ABOUT THIS EXERCISE
Retype all the records below exactly as they are, with no image carried over.

GIVEN INFORMATION
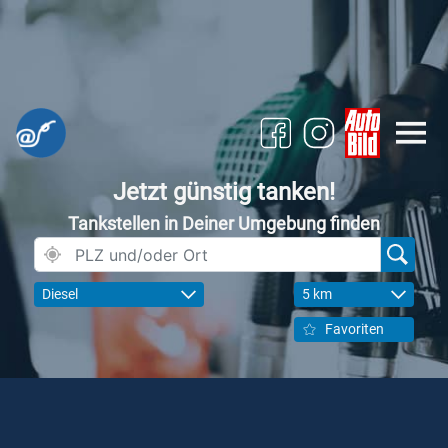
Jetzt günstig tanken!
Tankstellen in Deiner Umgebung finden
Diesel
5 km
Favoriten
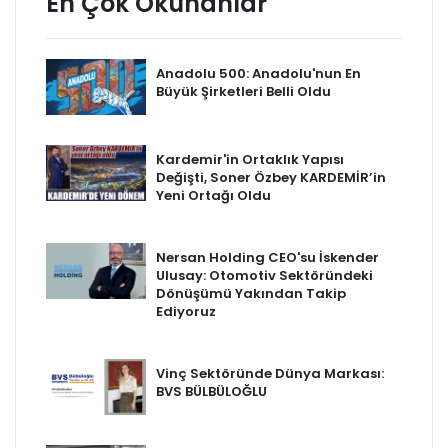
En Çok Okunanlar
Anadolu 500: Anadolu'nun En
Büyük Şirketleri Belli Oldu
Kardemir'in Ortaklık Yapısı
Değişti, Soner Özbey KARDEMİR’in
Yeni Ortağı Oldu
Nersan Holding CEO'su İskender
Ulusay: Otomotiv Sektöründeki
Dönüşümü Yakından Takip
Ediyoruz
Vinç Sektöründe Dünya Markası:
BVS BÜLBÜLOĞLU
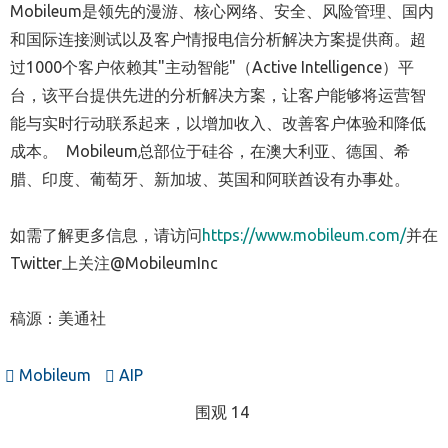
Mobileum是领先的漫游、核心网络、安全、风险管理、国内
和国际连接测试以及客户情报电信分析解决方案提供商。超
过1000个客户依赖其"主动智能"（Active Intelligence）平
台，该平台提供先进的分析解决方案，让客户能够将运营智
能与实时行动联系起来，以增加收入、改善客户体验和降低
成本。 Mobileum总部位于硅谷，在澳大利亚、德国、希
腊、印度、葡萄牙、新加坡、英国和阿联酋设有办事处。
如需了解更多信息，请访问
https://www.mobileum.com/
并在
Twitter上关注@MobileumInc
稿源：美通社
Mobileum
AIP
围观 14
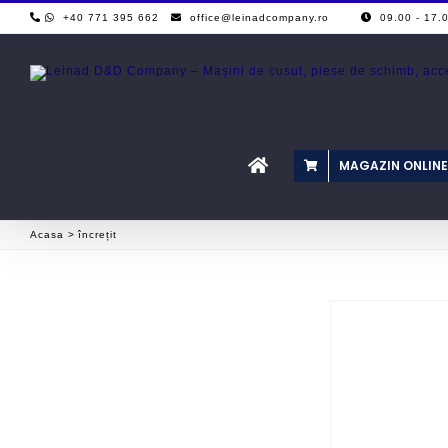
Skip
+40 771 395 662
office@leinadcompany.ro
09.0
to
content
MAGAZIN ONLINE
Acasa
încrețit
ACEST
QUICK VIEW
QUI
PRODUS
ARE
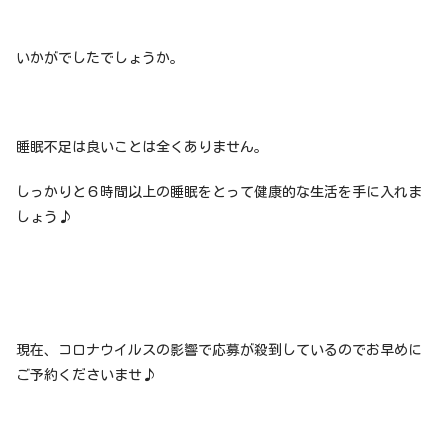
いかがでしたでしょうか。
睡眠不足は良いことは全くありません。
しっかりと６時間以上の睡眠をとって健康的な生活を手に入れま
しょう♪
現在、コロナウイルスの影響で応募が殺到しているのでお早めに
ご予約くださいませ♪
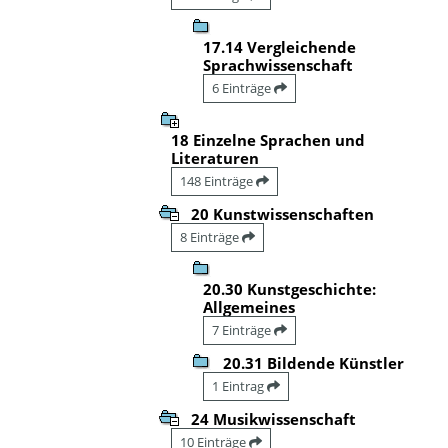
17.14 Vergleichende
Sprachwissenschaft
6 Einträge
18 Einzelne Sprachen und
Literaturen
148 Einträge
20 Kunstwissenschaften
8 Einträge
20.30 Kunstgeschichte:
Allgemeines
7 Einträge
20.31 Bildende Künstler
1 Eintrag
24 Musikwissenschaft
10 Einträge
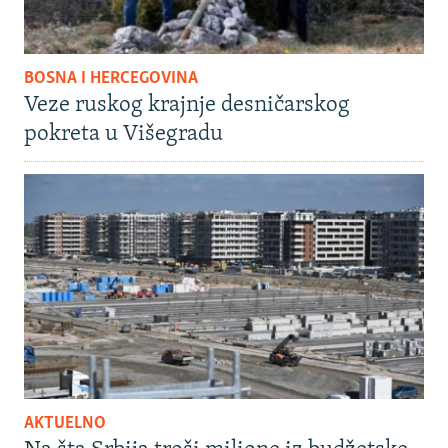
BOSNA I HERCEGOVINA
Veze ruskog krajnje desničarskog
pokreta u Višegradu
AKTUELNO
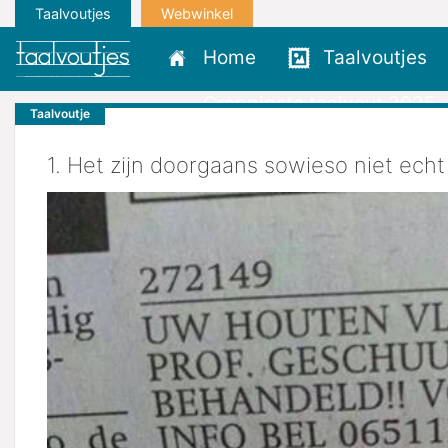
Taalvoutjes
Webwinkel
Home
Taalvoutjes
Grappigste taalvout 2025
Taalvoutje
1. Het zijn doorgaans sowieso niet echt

RESULT
Jetzt günstig tanken!
Tankstellen in Deiner Umgebung finden
Diesel
5 km
Favoriten
En Çok Okunanlar
Anadolu 500: Anadolu'nun En
Büyük Şirketleri Belli Oldu
Kardemir'in Ortaklık Yapısı
Değişti, Soner Özbey KARDEMİR’in
Yeni Ortağı Oldu
Nersan Holding CEO'su İskender
Ulusay: Otomotiv Sektöründeki
Dönüşümü Yakından Takip
Ediyoruz
Vinç Sektöründe Dünya Markası:
BVS BÜLBÜLOĞLU
Mobileum是领先的漫游、核心网络、安全、风险管理、国内
和国际连接测试以及客户情报电信分析解决方案提供商。超
过1000个客户依赖其"主动智能"（Active Intelligence）平
台，该平台提供先进的分析解决方案，让客户能够将运营智
能与实时行动联系起来，以增加收入、改善客户体验和降低
成本。 Mobileum总部位于硅谷，在澳大利亚、德国、希
腊、印度、葡萄牙、新加坡、英国和阿联酋设有办事处。
如需了解更多信息，请访问
https://www.mobileum.com/
并在
Twitter上关注@MobileumInc
稿源：美通社
Mobileum
AIP
围观 14
Skip
+40 771 395 662
office@leinadcompany.ro
09.0
to
content
MAGAZIN ONLINE
Acasa
încrețit
ACEST
QUICK VIEW
QUI
PRODUS
ARE
いかがでしたでしょうか。
睡眠不足は良いことは全くありません。
しっかりと６時間以上の睡眠をとって健康的な生活を手に入れま
しょう♪
現在、コロナウイルスの影響で応募が殺到しているのでお早めに
ご予約くださいませ♪
17.14 Vergleichende
Sprachwissenschaft
6 Einträge
18 Einzelne Sprachen und
Literaturen
148 Einträge
20 Kunstwissenschaften
8 Einträge
20.30 Kunstgeschichte:
Allgemeines
7 Einträge
20.31 Bildende Künstler
1 Eintrag
24 Musikwissenschaft
10 Einträge
BOSNA I HERCEGOVINA
Veze ruskog krajnje desničarskog
pokreta u Višegradu
AKTUELNO
Taalvoutjes
Webwinkel
Home
Taalvoutjes
Grappigste taalvout 2025
Taalvoutje
1. Het zijn doorgaans sowieso niet echt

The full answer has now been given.